The cost to ship a boxload of goods to the U.S. from China edged close to $10,000 as the world’s biggest economy keeps vacuuming up imports amid slower recoveries from the pandemic from Europe to Asia.

The spot rate for a 40-foot container from Shanghai to Los Angeles increased to $9,631, up 5% from the previous week and 229% higher than a year ago, according to the Drewry World Container Index published Thursday. A composite index, reflecting eight major trade routes, rose to $8,796, a 333% surge from a year ago. Drewry said it expects rates to increase further in the coming week.
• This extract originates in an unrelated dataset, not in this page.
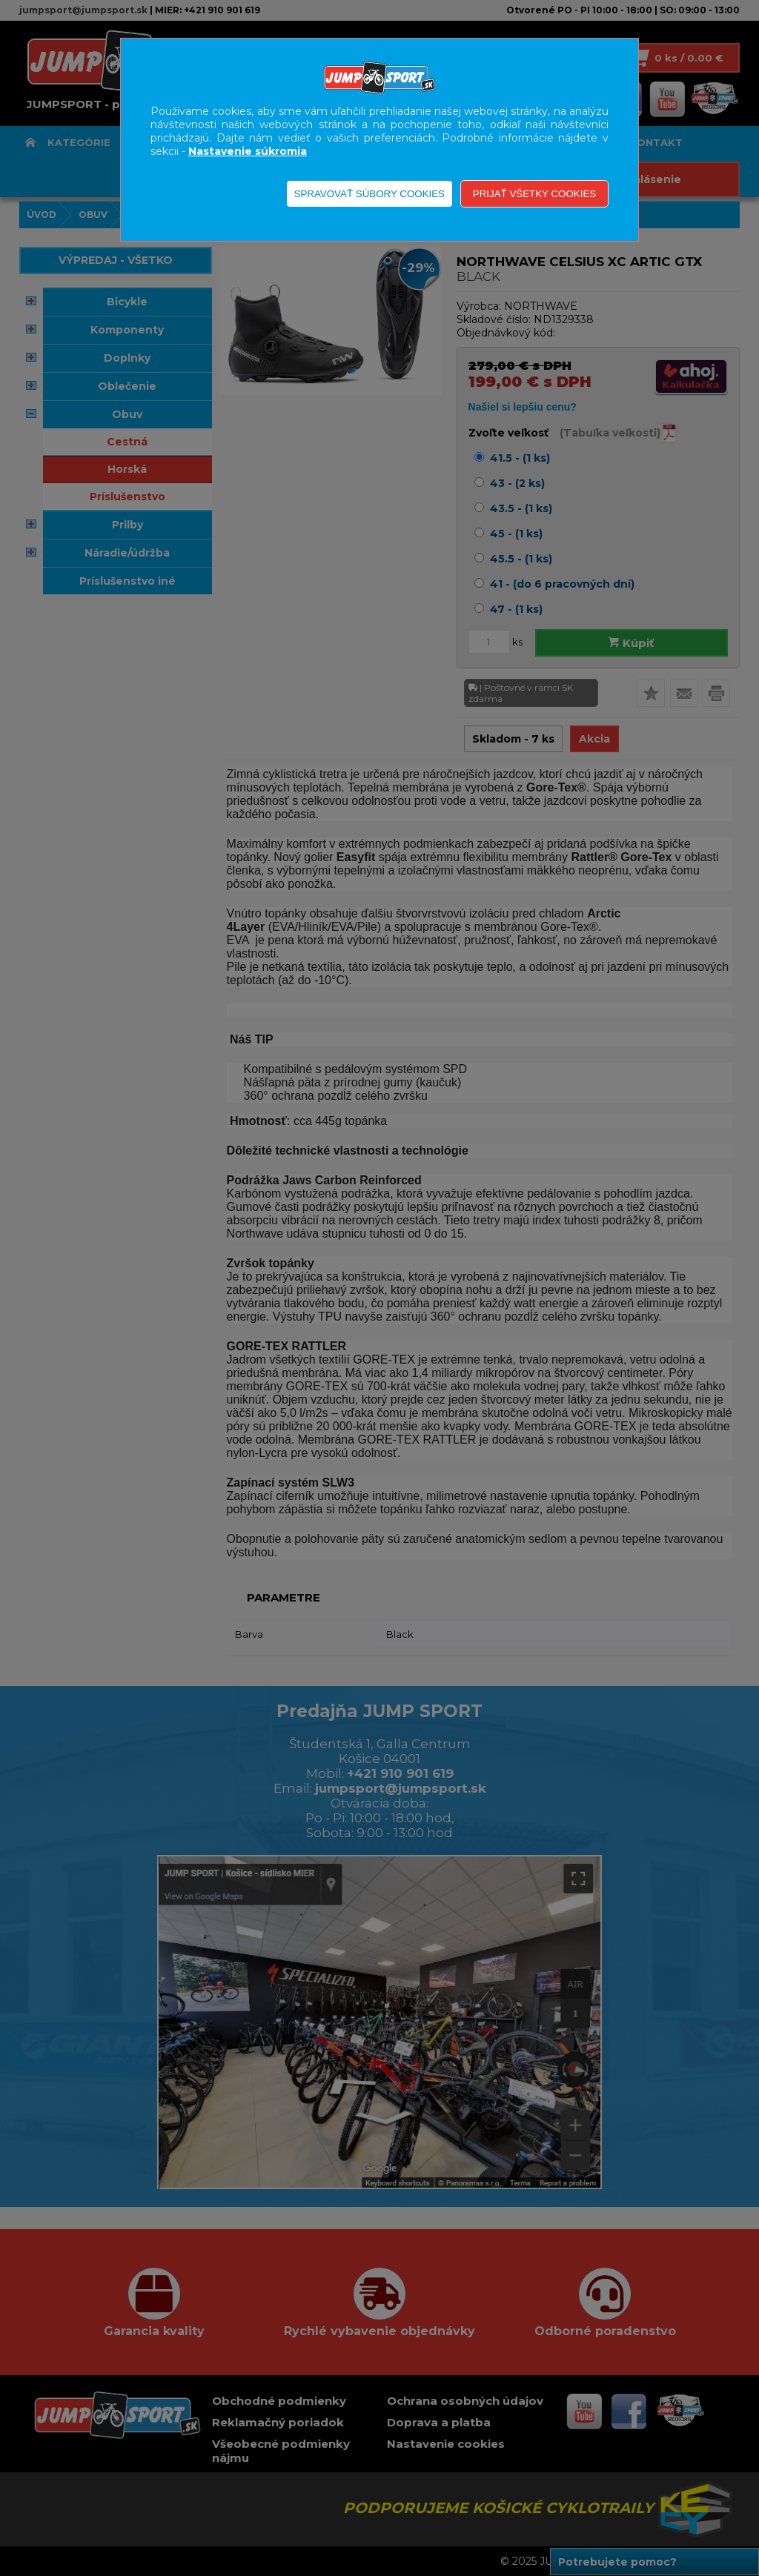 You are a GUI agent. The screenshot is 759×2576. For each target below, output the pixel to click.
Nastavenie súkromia (247, 151)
While the surging rates represent a profit bonanza for container lines including Copenhagen-based A.P. Moller-Maersk A/S and China’s Cosco Shipping Holdings Co., they’re making it more difficult for importers to absorb higher costs. Some are raising retail prices, adding to inflationary pressures that worry central banks, while Covid-related supply bottlenecks are also holding back economic activity.

The cost for a container from Shanghai to Rotterdam passed the $10,000 threshold in late May and has continued to rise. It reached $12,795 this week, according to Drewry. That’s up nearly 600% from a year ago.

Unthinkable Rates

The prospect of $10,000-a-box charges for the busy Asia-to-U.S. route would’ve been unthinkable to most shipping analysts before the pandemic. The average rate for shipping from Shanghai to Los Angeles was less than $1,800 per container from 2011 to March 2020, Drewry data show.

While demand from American consumers and companies is one reason for the rate spike, a shortage of containers remains another reason for the tight market.

Container capacity is particularly scarce for eastbound transpacific shipments, with Covid outbreaks at a port in southern China recently snarling both exports and imports. Meanwhile, a queue of vessels waiting to enter the twin ports of Los Angeles and Long Beach, California—the largest U.S. gateway for ocean-going trade—showed little signs of going away.

The number of container ships anchored in San Pedro Bay totaled 18 as of late Tuesday, nearly double the queue of two weeks earlier, according to officials who monitor harbor traffic. That bottleneck has persisted since late last year, peaking around 40 vessels in early February.

The average wait for berth space was 5.3 days, compared with 4.6 in early June, according to the L.A. port. That number peaked around 8 days in April.